With local authorities cutting social care services, which are often vital for preventing hospital admissions, it would be shortsighted to ignore the knock-on effect these cuts will have on an already stretched NHS. Without urgently needed support, the shortfall in social care provision will quickly undermine improvements to the NHS, leaving patients worse off. Voluntary organisations have an important role to play in providing health and social care to those in need, and the reforms must not squeeze out their skills and expertise.
The pause may be at an end, but we urge the government to continue listening to the experiences of organisations like the British Red Cross who work with some of the most vulnerable people in the country on a daily basis.
George McNamara
Head of public policy, British Red Cross
• I am surprised to see Denis Campbell (Report, 14 June) take such a sanguine view of the government's response to the NHS Future Forum report. Andrew Lansley himself is adamant that his reforms are safe. In particular, GP commissioning goes ahead as planned and privatisation (now "encouraged" rather than "promoted" by Monitor) carries on undiminished. The only real concession appears to be maintaining the responsibilities of the secretary of state for health.
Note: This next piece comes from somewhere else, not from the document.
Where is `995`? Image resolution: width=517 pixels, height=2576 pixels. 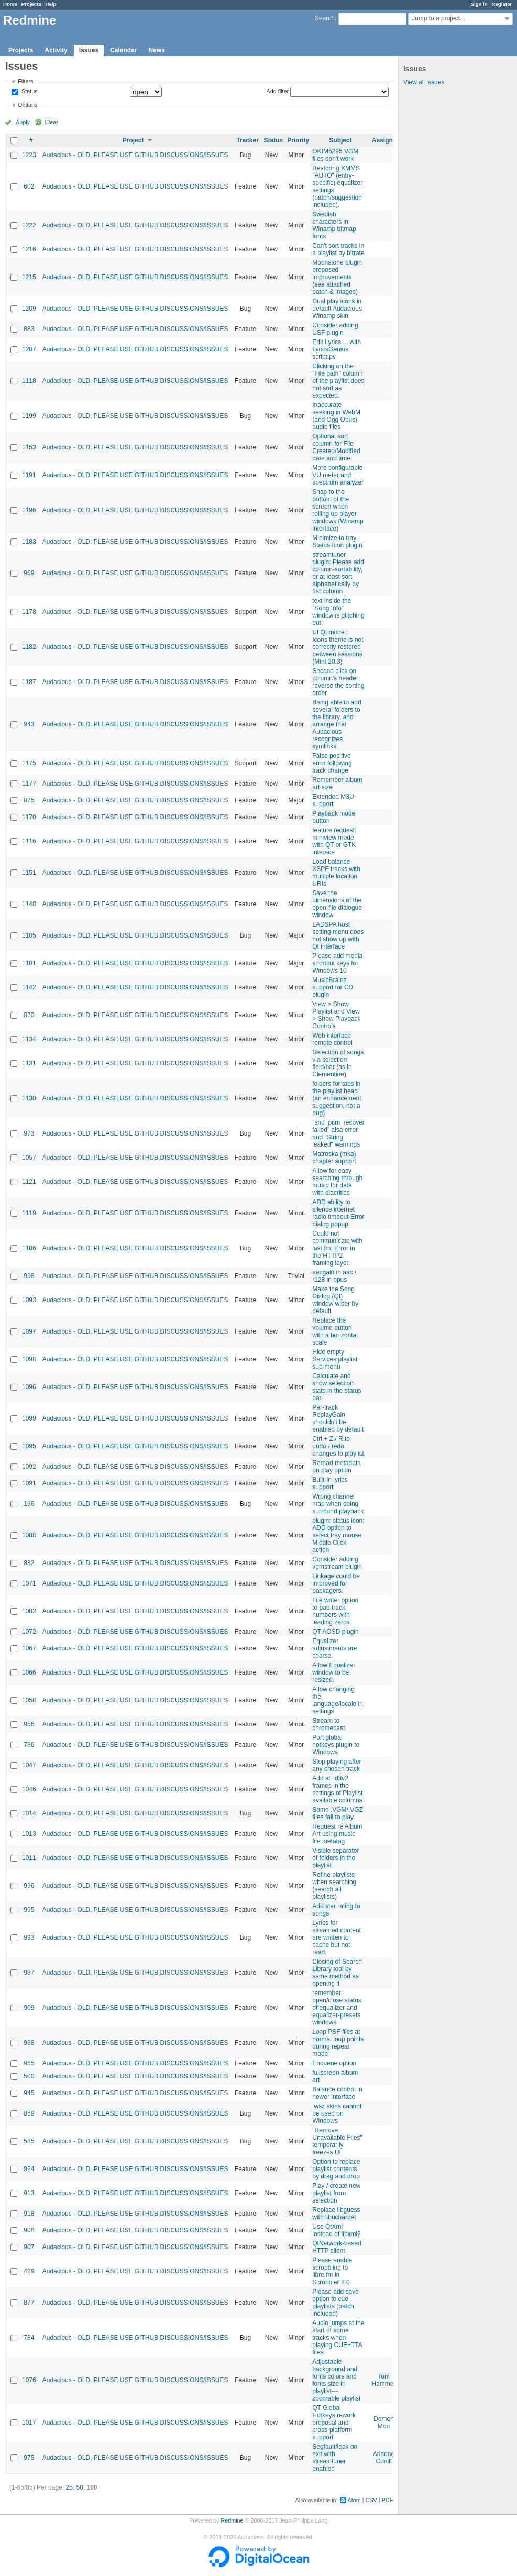 995 is located at coordinates (29, 1909).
The prime aims of this bill are the dismembering of the NHS and the promotion of private health care. These remain intact. Randeep Ramesh (Report, 14 June) rightly states that "when amendments to the bill and guidance are published, the political fight over the NHS will be resumed".
Dr Kevin O'Kane
Chair, BMA London regional council
• You want Monitor to promote competition (cheapest bid wins) if they think it's in the patient's interests – done. You want clinicians to join GPs in putting put health services out for competitive tendering – done. You want "any qualified provider" to be allowed in whenever they're ready – done. People who say this is a U-turn are wrong. We have "listened" – and you've been "done".